The Origins of a Continuing Order of Ministry (Sun. May 8)

The word of the day is “appoint.”  Today’s society believes that there always is a better way.   Invention will improve anything.  Innovation will make everything function more efficiently.  However, the foundations of Holy Tradition in the church are enduring and are not subject to improvement.  One of these is the church order of ordained clergy.  Today in our reading of Act 6:1-7, we read of the establishment of the order of deacons in the church. The twelve apostles said, “Therefore, brethren, seek out from among you seven men of good reputation, full of the Holy Spirit and wisdom, whom we may appoint for this business [of administration and caring]”  (OSB vs.  3). Based on this model, our deacons continue to serve the church today.

In today’s reading, we find the nascent church has outgrown the apostles’ ability to manage it.  In the wisdom of the Spirit, the apostles ask the multitude of believers to choose seven men who will have responsibility for administering the daily distribution of food to the widows.  This ministry will free the apostles to devote their full attention to prayer and the preaching and teaching of the Word (OSB vs. 4).

A Window into the Life of the Early Church

This incident reveals some helpful background about the new community of believers.  It included two groups.  The first were those whom Luke calls “Hellenists.”  These were from a group of Jews who were scattered throughout the Roman empire in the “diaspora.”  They had adapted to the Greco-Roman ways and spoke Greek.  Hence, they were called “Hellenists” from a word referring to what is Greek.  The second group was from the Jewish homeland.  They continued to speak Hebrew.  But they also used Aramaic for everyday communication.

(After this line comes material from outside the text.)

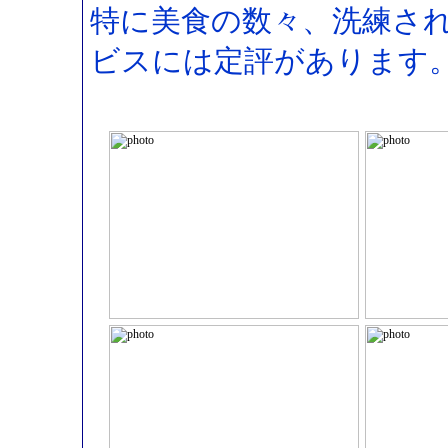
特に美食の数々、洗練さ
ビスには定評があります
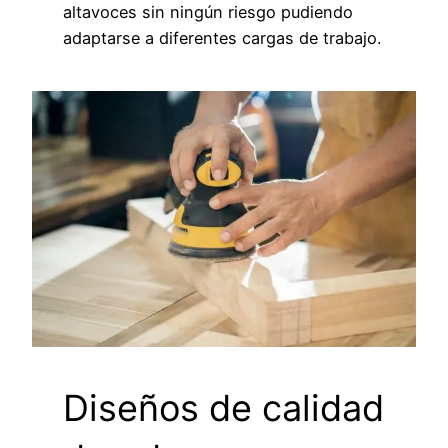
altavoces sin ningún riesgo pudiendo
adaptarse a diferentes cargas de trabajo.
Diseños de calidad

The Solution to a Growing Division

The distinction between these two groups is apparent in the complaint of the “Hellenists” that their widows were “neglected in the daily distribution” of food and provisions.  The term “neglect” has the sense of “to overlook” (Strong’s #3865, 190).   Thus, the oversight was probably unintentional.  It was due to the complexity of the growing numbers of believers (OSB vs. 1).  The multiplication of the company of believers demanded a new kind of leadership, the ordained order we call “deacons.”

If we look closely, we find that the names that the community nominated for this ministry are Greek names.  Accordingly, we can surmise that they were chosen to remedy the specific situation.  Nevertheless, this method must have proven beneficial as it became a permanent institution in the church.

Finally, recall that the first martyr of the faith, Stephen, was from this group.  Like the apostles, he spoke the Word with exceptional power.  And, like the apostles, he saw the Risen Christ.  At his death, he gazed into heaven and saw the “glory of God and Jesus standing at the right hand of God” (OSB Acts 7:55).

The Qualifications of the Deacon

Note that the qualifications for the candidates for the office of deacon were that they must be trustworthy.  That is not surprising since they are to handle the church’s resources.  But more remarkable is the requirement that they had to be “full of the Holy Spirit” as well as wisdom, a gift of the Holy Spirit (OSB vs. 3).

Note also that the multitude (congregation) selected the men who are qualified.  But it was the Apostles’ role to “appoint” them “over this business” (OSB vs. 3).  And notice that how they did that was by ordination by the “laying on of hands.”  The writer of Acts puts it, “when they had prayed, they laid their hands on them” (Acts 6:6).

In this story, we get a glimpse into the practical life of the first church.  We find that step by step as the church grew, the Holy Spirit provided for the leadership and ministries of the church.

For Reflection

What about the church today?  A sure sign of the continuing, active presence and power of the Holy Spirit in our day is that the church continues to ordain men to the three Holy Orders of deacon, priest, and bishop.  At their ordination, they are especially equipped with the Holy Spirit so that they can serve the Lord and minister to the faithful.  We should thank God that He has provided these servants to minister to us and pray for them daily.